Start of Input data

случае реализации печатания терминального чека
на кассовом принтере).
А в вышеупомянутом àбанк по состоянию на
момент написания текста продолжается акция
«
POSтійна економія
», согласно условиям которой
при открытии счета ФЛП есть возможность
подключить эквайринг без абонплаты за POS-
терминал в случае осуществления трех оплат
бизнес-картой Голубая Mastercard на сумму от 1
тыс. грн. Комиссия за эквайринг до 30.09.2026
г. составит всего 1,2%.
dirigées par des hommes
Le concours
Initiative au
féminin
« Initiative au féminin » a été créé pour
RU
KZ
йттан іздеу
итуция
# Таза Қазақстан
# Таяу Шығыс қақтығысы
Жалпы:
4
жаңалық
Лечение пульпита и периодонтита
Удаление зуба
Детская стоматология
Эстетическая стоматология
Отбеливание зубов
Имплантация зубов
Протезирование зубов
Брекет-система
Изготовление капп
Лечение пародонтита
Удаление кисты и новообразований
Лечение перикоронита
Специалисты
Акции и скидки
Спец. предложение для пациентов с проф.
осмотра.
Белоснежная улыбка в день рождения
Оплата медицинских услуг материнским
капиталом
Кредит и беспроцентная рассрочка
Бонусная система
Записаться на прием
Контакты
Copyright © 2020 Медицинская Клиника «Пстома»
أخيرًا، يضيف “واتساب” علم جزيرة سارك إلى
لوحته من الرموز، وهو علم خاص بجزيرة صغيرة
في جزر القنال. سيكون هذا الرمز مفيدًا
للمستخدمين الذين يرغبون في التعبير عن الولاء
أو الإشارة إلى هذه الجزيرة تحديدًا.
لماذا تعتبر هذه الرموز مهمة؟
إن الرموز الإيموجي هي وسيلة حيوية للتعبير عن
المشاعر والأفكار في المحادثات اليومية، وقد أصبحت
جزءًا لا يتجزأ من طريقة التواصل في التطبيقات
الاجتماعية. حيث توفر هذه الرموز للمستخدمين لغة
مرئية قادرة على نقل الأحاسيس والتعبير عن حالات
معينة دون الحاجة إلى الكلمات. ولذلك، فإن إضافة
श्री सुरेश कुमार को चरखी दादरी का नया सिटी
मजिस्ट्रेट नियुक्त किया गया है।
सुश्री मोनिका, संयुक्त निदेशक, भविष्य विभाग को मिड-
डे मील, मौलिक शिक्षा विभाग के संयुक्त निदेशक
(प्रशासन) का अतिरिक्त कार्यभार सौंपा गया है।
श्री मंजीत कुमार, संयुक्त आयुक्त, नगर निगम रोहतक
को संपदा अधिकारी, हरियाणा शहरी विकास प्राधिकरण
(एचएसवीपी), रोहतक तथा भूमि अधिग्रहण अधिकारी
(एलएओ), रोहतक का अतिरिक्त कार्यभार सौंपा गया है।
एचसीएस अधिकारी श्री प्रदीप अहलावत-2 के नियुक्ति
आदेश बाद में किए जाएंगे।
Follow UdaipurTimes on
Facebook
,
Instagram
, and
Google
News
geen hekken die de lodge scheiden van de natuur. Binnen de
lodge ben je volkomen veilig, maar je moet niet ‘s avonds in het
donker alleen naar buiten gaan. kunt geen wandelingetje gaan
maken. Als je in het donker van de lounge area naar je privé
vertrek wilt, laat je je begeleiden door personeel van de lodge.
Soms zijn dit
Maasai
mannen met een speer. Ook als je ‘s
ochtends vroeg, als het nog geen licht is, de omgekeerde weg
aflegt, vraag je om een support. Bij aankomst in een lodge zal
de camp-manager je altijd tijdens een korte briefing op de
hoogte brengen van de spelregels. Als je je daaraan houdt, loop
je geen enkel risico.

End of Input data

Scan the listing above for the line that has "Эстетическая стоматология", then copy exactly from that line through the line that has "معينة دون الحاجة".

== Exercise answer ==
Эстетическая стоматология
Отбеливание зубов
Имплантация зубов
Протезирование зубов
Брекет-система
Изготовление капп
Лечение пародонтита
Удаление кисты и новообразований
Лечение перикоронита
Специалисты
Акции и скидки
Спец. предложение для пациентов с проф.
осмотра.
Белоснежная улыбка в день рождения
Оплата медицинских услуг материнским
капиталом
Кредит и беспроцентная рассрочка
Бонусная система
Записаться на прием
Контакты
Copyright © 2020 Медицинская Клиника «Пстома»
أخيرًا، يضيف “واتساب” علم جزيرة سارك إلى
لوحته من الرموز، وهو علم خاص بجزيرة صغيرة
في جزر القنال. سيكون هذا الرمز مفيدًا
للمستخدمين الذين يرغبون في التعبير عن الولاء
أو الإشارة إلى هذه الجزيرة تحديدًا.
لماذا تعتبر هذه الرموز مهمة؟
إن الرموز الإيموجي هي وسيلة حيوية للتعبير عن
المشاعر والأفكار في المحادثات اليومية، وقد أصبحت
جزءًا لا يتجزأ من طريقة التواصل في التطبيقات
الاجتماعية. حيث توفر هذه الرموز للمستخدمين لغة
مرئية قادرة على نقل الأحاسيس والتعبير عن حالات
معينة دون الحاجة إلى الكلمات. ولذلك، فإن إضافة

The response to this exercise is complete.